# [WHAT NEEDS TO BE DONE]
For each line below that holds "آهنگ", return the line as it stands.

# [DATA SECTION]
- - -

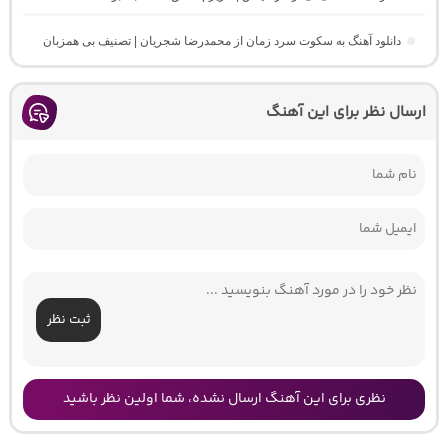
دانلود آهنگ به سکوت سرد زمان از محمدرضا شجریان | تصنیف بی همزبان
ارسال نظر برای این آهنگ
ثبت نظر
نظری برای این آهنگ ارسال نشده، شما اولین نظر باشید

- - -

# [SOLUTION]
دانلود آهنگ به سکوت سرد زمان از محمدرضا شجریان | تصنیف بی همزبان
ارسال نظر برای این آهنگ
نظری برای این آهنگ ارسال نشده، شما اولین نظر باشید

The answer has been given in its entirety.